Só relativizando a particularidade é que conseguimos chegar a uma autêntica posição universalista. Em termos kantianos, agarrarmo-nos às nossas raízes étnicas leva-nos a fazer um uso privado da razão, em que somos constrangidos por pressupostos dogmáticos contingentes. Em “O que é o Iluminismo?”, Kant opõe este uso imaturo e privado da razão a um uso mais público e objetivo. A razão privada reflete e serve apenas o próprio Estado, a própria religião e as próprias instituições, enquanto a razão pública exige uma posição transnacional.

A razão universal é o que vimos na cerimónia de abertura: um raro vislumbre do núcleo emancipador da Europa moderna. Sim, as imagens eram de França e de Paris, mas as piadas autorreferenciais tornavam claro que não se tratava de um uso privado da razão. Jolly conseguiu com mestria uma distância irónica de todos os quadros institucionais “privados”, incluindo o do Estado francês.

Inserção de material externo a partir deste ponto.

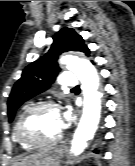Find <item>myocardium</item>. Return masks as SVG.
Masks as SVG:
<instances>
[{"label": "myocardium", "mask_w": 135, "mask_h": 166, "mask_svg": "<svg viewBox=\"0 0 135 166\" xmlns=\"http://www.w3.org/2000/svg\"><path fill=\"white\" fill-rule=\"evenodd\" d=\"M45 109H53L56 111L60 112V106L59 104L52 102V101H45V102H40L35 105H32L28 108H26L18 117L16 125H15V132H16V137L19 140L20 143L29 146V147H44V146H53L58 144L63 136L64 133L63 131L60 133L59 136L52 140H35L32 138L26 137L23 132H22V126L24 121L33 113L45 110Z\"/></svg>", "instance_id": "obj_1"}]
</instances>
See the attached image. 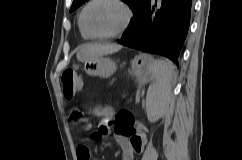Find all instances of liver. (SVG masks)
Masks as SVG:
<instances>
[{
	"label": "liver",
	"mask_w": 242,
	"mask_h": 160,
	"mask_svg": "<svg viewBox=\"0 0 242 160\" xmlns=\"http://www.w3.org/2000/svg\"><path fill=\"white\" fill-rule=\"evenodd\" d=\"M121 48L122 46L117 44H89L80 49L77 53V59L79 61L95 59L103 55L116 53Z\"/></svg>",
	"instance_id": "6515ba94"
}]
</instances>
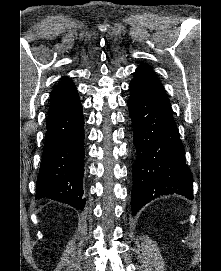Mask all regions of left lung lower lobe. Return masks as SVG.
Instances as JSON below:
<instances>
[{
	"mask_svg": "<svg viewBox=\"0 0 221 271\" xmlns=\"http://www.w3.org/2000/svg\"><path fill=\"white\" fill-rule=\"evenodd\" d=\"M129 90L128 108L137 150L132 168V214L162 195L179 194L192 200V174L185 164L171 106L137 82H131Z\"/></svg>",
	"mask_w": 221,
	"mask_h": 271,
	"instance_id": "0a47b994",
	"label": "left lung lower lobe"
}]
</instances>
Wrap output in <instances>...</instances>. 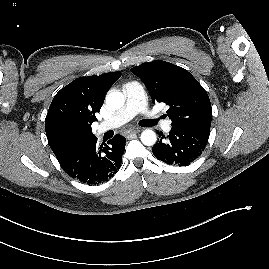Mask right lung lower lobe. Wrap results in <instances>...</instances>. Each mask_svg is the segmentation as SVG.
<instances>
[{
  "label": "right lung lower lobe",
  "mask_w": 269,
  "mask_h": 269,
  "mask_svg": "<svg viewBox=\"0 0 269 269\" xmlns=\"http://www.w3.org/2000/svg\"><path fill=\"white\" fill-rule=\"evenodd\" d=\"M126 139L115 135L108 144H97V138L84 144L59 163L74 179L89 185L109 181L120 169Z\"/></svg>",
  "instance_id": "obj_1"
}]
</instances>
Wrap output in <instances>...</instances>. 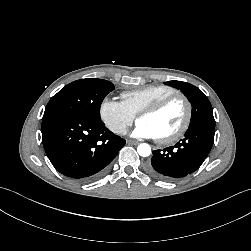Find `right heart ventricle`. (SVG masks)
I'll list each match as a JSON object with an SVG mask.
<instances>
[{"instance_id":"1","label":"right heart ventricle","mask_w":251,"mask_h":251,"mask_svg":"<svg viewBox=\"0 0 251 251\" xmlns=\"http://www.w3.org/2000/svg\"><path fill=\"white\" fill-rule=\"evenodd\" d=\"M175 92L177 90L172 86L158 84L123 92L121 98L125 107L136 116L147 107Z\"/></svg>"}]
</instances>
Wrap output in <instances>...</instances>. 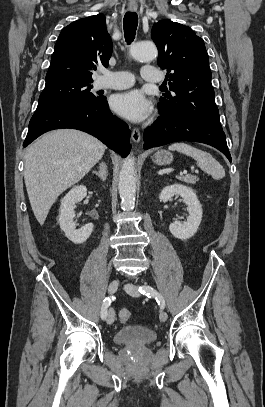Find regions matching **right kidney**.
Returning <instances> with one entry per match:
<instances>
[{"mask_svg":"<svg viewBox=\"0 0 265 407\" xmlns=\"http://www.w3.org/2000/svg\"><path fill=\"white\" fill-rule=\"evenodd\" d=\"M86 195L87 189L85 186H75L65 195L61 202L58 222L65 236L75 244L84 243L91 235L94 227L92 223H88L77 230L73 222L76 204L85 198Z\"/></svg>","mask_w":265,"mask_h":407,"instance_id":"obj_1","label":"right kidney"}]
</instances>
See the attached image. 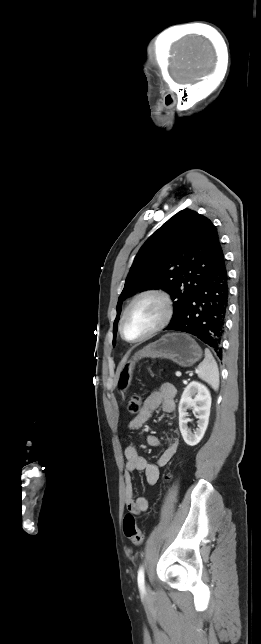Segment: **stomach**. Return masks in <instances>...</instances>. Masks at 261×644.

Os conservadores estão simplesmente errados quando denunciam a cerimónia como uma demonstração de ideologia LGBTQ+ e de uniformidade politicamente correta. Claro que havia críticas implícitas ao nacionalismo conservador, mas no seu conteúdo e estilo, a cerimónia foi ainda mais dirigida contra o moralismo rígido do PC – ou “wokismo”. Em vez de se preocupar com a diversidade e a inclusão no modo padrão do PC (que exclui todos os que não concordam com uma determinada noção de inclusão), o espetáculo não deixa ninguém de fora. A cabeça cantante guilhotinada de Maria Antonieta foi colocada em contraste com a Mona Lisa a flutuar no Sena e um alegre bacanal de corpos seminus. Os operários que reparavam a Notre Dame dançavam durante o trabalho e o espetáculo desenrolou-se não num estádio, mas em toda a cidade, que permanece aberta ao mundo.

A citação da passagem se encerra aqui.